§ **WHAT IS BEING ASKED**
Search the data for the string "each" and extract every line where it appears.

§ **EXERCISE DATA**
- Opening Delimiter -
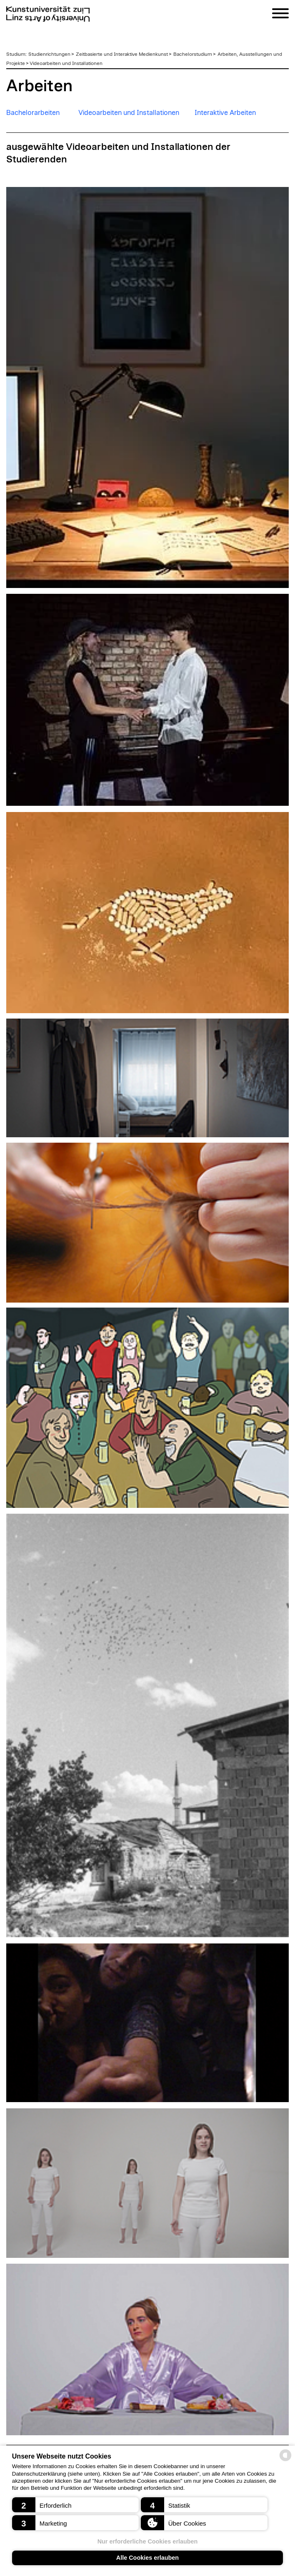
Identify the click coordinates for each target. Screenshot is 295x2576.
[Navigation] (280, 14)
- Closing Delimiter -
- Opening Delimiter -
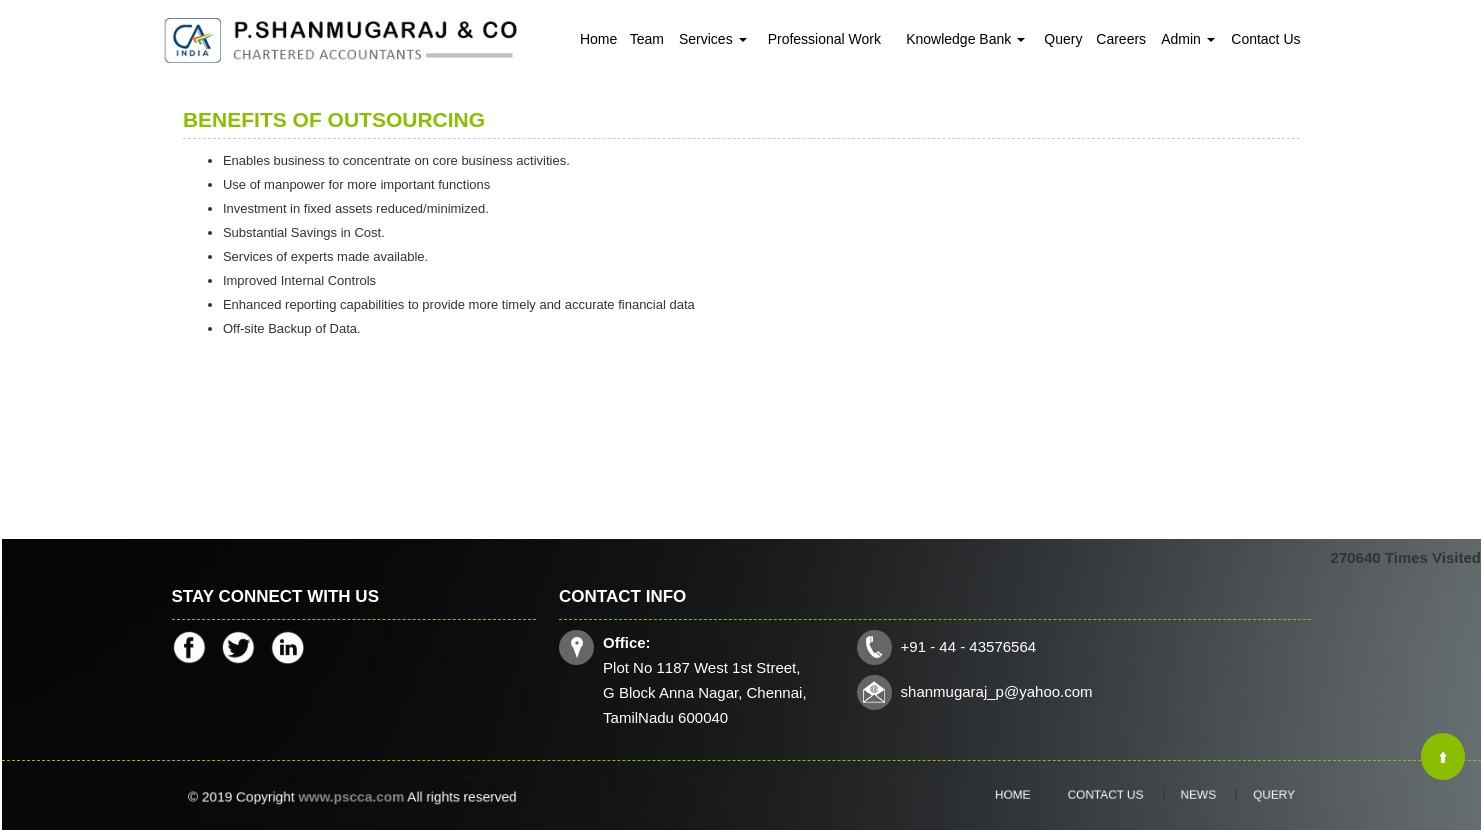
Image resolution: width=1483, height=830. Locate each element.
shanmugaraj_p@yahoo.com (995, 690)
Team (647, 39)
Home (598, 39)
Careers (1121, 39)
- Closing Delimiter -
§ **ANSWER TO THE PROBLEM**
Identify the click coordinates for each target. Screenshot is 295x2576.
Image resolution: width=1483, height=830. Locate each element.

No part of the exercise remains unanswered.